A entrevista terminou perto das cinco horas da tarde e não sei por quê, mas acredito que dessa vez dará certo. Por algum motivo me sinto tranquila. A final respondi todas as perguntas da entrevista sem hesitar e isso causa uma boa impressão, certo? Também digitei e escrevi textos de forma rápida e precisa. Ainda tinha mais uma oportunidade circulada nos classificados do jornal, mas com certeza não dará tempo para mais uma entrevista de emprego. Agora só me resta torcer para que algumas das que fiz dê tudo.
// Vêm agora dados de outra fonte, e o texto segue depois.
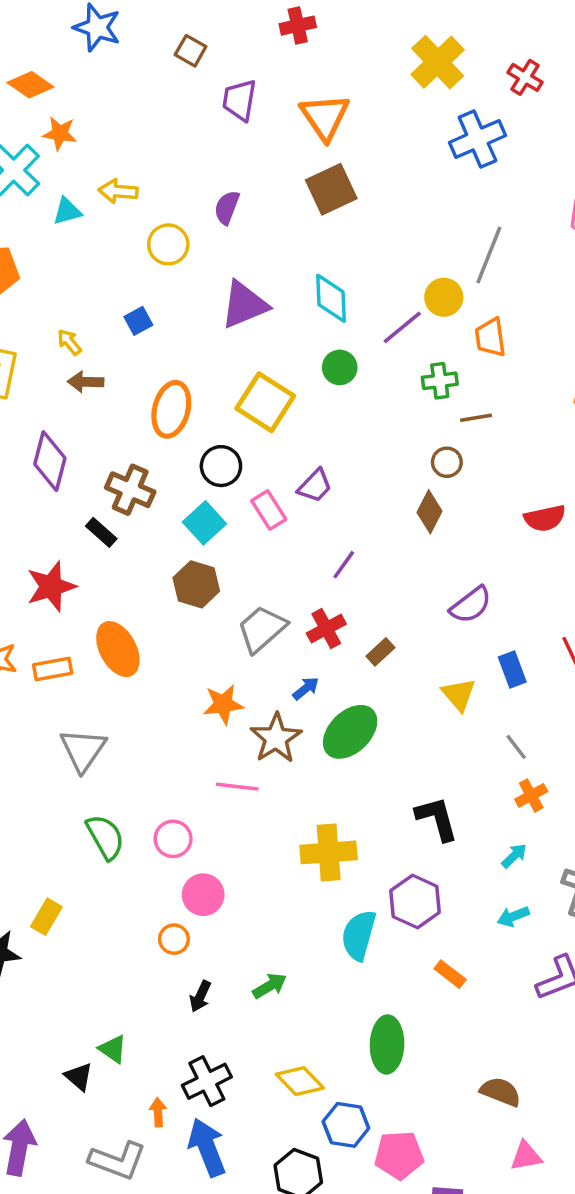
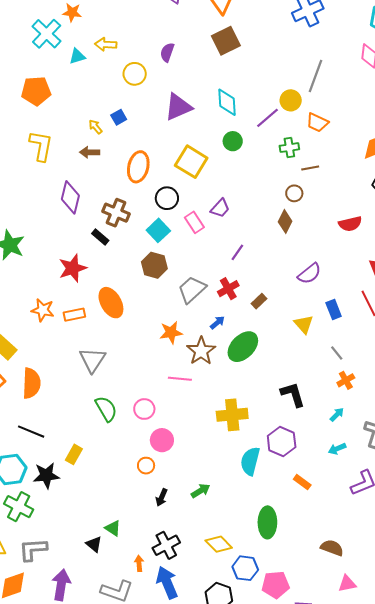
orange trapezoid: (490, 337) -> (317, 122), turned -55
yellow arrow: (69, 342) -> (95, 127), moved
Pego um ônibus para ir para casa e me sento no último banco que surpreendemente estava vazio para o horário de pico. Em algum momento da viagem me peguei pensando no doutor Luís Renato Alcântara. O cara é uma espécie de deus grego. Muito lindo mesmo! É ruivo, alto e mesmo usando um terno, dava para perceber que ele é forte. Talvez até pratique algum tipo de exercício físico ou um esporte. Seus olhos castanhos muito claros refletiam um brilho triste. Eu senti isso em sua voz também. Deus do céu! A sua voz grave é de derreter qualquer mulher desavisada! Um espetáculo de homem! Pego-me rindo dos meus pensamentos audaciosos e suspirei em meio às minhas especulações mentais. Droga!

O que há de errado com você, é melhor colocar a sua cabeça no lugar e pensar em trabalho, dona Ana Júlia Falcão! No momento é só disso que você precisa, trabalho!
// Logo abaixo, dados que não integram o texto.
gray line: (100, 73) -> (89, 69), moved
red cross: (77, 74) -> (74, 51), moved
Chego em casa perto quando já está escuro. Entro e vou direto para o quarto, me livro dos saltos que estão me matando, depois de um dia inteiro andando atrás de trabalho. Entro no banheiro e me livro das minhas roupas e as ponho no cesto para lavar. E quando sinto a água fria e deliciosa molhar o meu corpo, imediatamente me sinto relaxar. Caramba! Um banho mais do que merecido! Quando termino, me dedico a secar-me e ponho uma roupa mais leve. Olho-me no espelho do quarto e não gosto do que vejo: meu rosto está abatido e cansado e tenho olheiras ao redor dos meus olhos. Respiro fundo e saio do quarto, vou para a cozinha e preparo um jantar prático e rápido para esperar a minha amiga chegar do seu trabalho e enquanto estou preparando tudo, pego-me pensando na entrevista de hoje à tarde. Apesar de o bonitão ser arrogante e mal-educado, eu preciso daquele emprego e se for preciso, farei vista grossa para o seu mau-humor gratuito, afinal, o importante é resolver a minha vida e quem sabe futuramente voltar ao meu curso. Ergo a minha cabeça no exato momento em que a Mônica entra em casa. A observo jogar as chaves e sua bolsa em cima do sofá e ela força um sorriso para mim.

— Cansada? — pergunto.

— Acabada, amiga! Tomo um banho e volto rapidinho para saber como se saiu nas entrevistas — avisa. Espero que tome o seu banho, porém o jantar fora rápido e uma conversa curta, pois logo ela estava mergulhada nos trabalhos que trouxe para casa.

Após deixar a cozinha arrumada, fui para o quarto e peguei um bom livro para tentar me distrair um pouco. Sim, eu amo ler romances onde o badboy vira o inesperado mocinho romântico e faz de tudo para conquistar a garota simples e meiga da história. Empolgada com a leitura, não senti a hora passar. Já era tarde quando me forcei a parar a leitura e tentei dormir. Não é nada fácil dormir quando se está sem sono e com a cabeça cheia de coisas para se pensar. Saio da cama e vou até à cozinha, bebo um pouco d’água, depois volto para o quarto e só então, depois de rolar na cama por um longo tempo, adormeço e sonho mais uma vez com a minha mãe.